WORKING DATA START
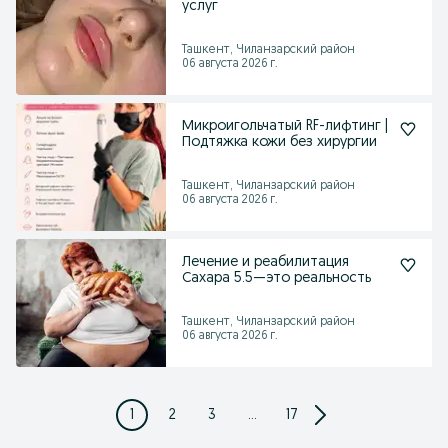
услуг
Ташкент, Чиланзарский район
06 августа 2026 г.
Микроигольчатый RF-лифтинг |
Подтяжка кожи без хирургии
Ташкент, Чиланзарский район
06 августа 2026 г.
Лечение и реабилитация
Сахара 5.5—это реальность
Ташкент, Чиланзарский район
06 августа 2026 г.
1
2
3
...
17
WORKING DATA END
WORK INSTRUCTIONS
A faithful copy of the records above is needed, with the pictures left out.

EXERCISE SOLUTION
услуг
Ташкент, Чиланзарский район
06 августа 2026 г.
Микроигольчатый RF-лифтинг |
Подтяжка кожи без хирургии
Ташкент, Чиланзарский район
06 августа 2026 г.
Лечение и реабилитация
Сахара 5.5—это реальность
Ташкент, Чиланзарский район
06 августа 2026 г.
1
2
3
...
17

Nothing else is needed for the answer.